Verbatim copy, pictures excluded: every line from the one with "Where is each" through the final line of the data below, and no other line.

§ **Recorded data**
--
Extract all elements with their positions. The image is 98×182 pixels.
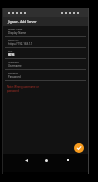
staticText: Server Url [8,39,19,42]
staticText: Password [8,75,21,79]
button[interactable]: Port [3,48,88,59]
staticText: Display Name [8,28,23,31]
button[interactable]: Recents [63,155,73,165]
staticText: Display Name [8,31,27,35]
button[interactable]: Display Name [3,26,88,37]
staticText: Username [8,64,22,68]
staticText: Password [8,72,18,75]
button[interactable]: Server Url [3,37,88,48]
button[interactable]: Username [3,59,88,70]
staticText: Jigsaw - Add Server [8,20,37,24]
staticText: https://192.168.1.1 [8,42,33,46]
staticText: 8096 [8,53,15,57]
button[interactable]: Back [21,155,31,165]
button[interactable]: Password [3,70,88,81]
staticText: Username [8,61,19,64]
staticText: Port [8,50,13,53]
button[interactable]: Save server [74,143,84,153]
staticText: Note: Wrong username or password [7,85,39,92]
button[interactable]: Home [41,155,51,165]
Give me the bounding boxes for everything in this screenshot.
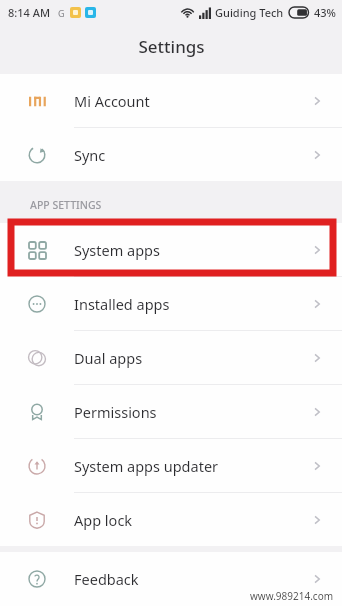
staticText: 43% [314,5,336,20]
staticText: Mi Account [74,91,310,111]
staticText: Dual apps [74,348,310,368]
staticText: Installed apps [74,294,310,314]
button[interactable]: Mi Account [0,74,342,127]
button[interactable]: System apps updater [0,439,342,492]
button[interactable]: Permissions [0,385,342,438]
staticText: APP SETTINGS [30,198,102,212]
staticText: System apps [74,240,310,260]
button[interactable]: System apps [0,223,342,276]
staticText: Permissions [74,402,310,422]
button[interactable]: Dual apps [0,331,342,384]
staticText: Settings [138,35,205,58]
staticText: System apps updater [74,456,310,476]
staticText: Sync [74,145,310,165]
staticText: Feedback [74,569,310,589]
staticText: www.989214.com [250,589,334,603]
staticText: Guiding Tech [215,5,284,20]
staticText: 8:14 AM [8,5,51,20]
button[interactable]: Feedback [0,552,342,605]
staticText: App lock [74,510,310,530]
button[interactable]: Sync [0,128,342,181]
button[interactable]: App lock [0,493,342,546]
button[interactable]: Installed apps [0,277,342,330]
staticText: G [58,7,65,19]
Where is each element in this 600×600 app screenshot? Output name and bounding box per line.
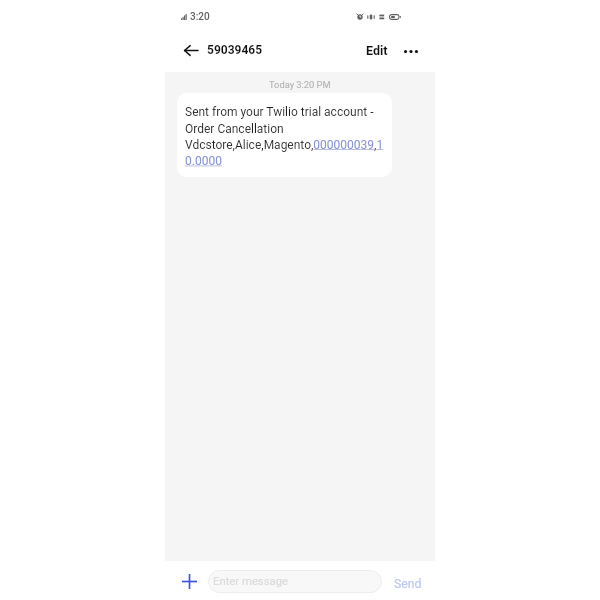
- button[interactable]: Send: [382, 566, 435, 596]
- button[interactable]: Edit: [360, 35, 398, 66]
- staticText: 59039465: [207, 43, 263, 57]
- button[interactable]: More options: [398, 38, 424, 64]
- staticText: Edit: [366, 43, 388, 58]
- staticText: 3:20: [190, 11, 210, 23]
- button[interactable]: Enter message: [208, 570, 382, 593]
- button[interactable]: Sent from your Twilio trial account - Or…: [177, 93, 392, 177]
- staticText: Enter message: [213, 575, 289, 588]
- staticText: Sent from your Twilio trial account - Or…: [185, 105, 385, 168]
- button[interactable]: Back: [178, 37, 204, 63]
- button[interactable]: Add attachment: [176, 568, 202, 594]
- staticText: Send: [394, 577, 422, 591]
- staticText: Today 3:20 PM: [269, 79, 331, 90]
--
§ **Solution below**
Where is each element in this 600×600 app screenshot? Output name and bounding box per line.
- button[interactable]: Send: [382, 566, 435, 596]
- button[interactable]: Edit: [360, 35, 398, 66]
- staticText: 59039465: [207, 43, 263, 57]
- button[interactable]: More options: [398, 38, 424, 64]
- staticText: Edit: [366, 43, 388, 58]
- staticText: 3:20: [190, 11, 210, 23]
- button[interactable]: Enter message: [208, 570, 382, 593]
- button[interactable]: Sent from your Twilio trial account - Or…: [177, 93, 392, 177]
- staticText: Enter message: [213, 575, 289, 588]
- staticText: Sent from your Twilio trial account - Or…: [185, 105, 385, 168]
- button[interactable]: Back: [178, 37, 204, 63]
- button[interactable]: Add attachment: [176, 568, 202, 594]
- staticText: Send: [394, 577, 422, 591]
- staticText: Today 3:20 PM: [269, 79, 331, 90]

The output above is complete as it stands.